TRY IT.
Please make an exact transcription of the records, keeping the pictures out of it.

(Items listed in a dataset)
*****

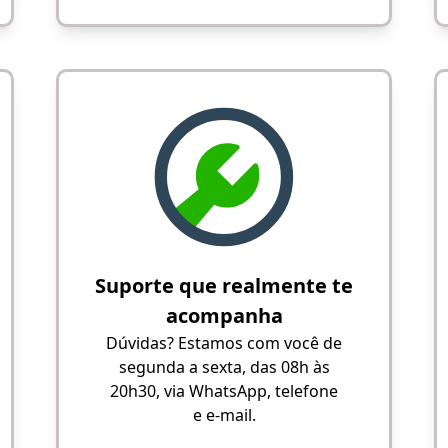
Suporte que realmente te
acompanha
Dúvidas? Estamos com você de
segunda a sexta, das 08h às
20h30, via WhatsApp, telefone
e e-mail.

*****

THE COMPLETED TASK.
Suporte que realmente te
acompanha
Dúvidas? Estamos com você de
segunda a sexta, das 08h às
20h30, via WhatsApp, telefone
e e-mail.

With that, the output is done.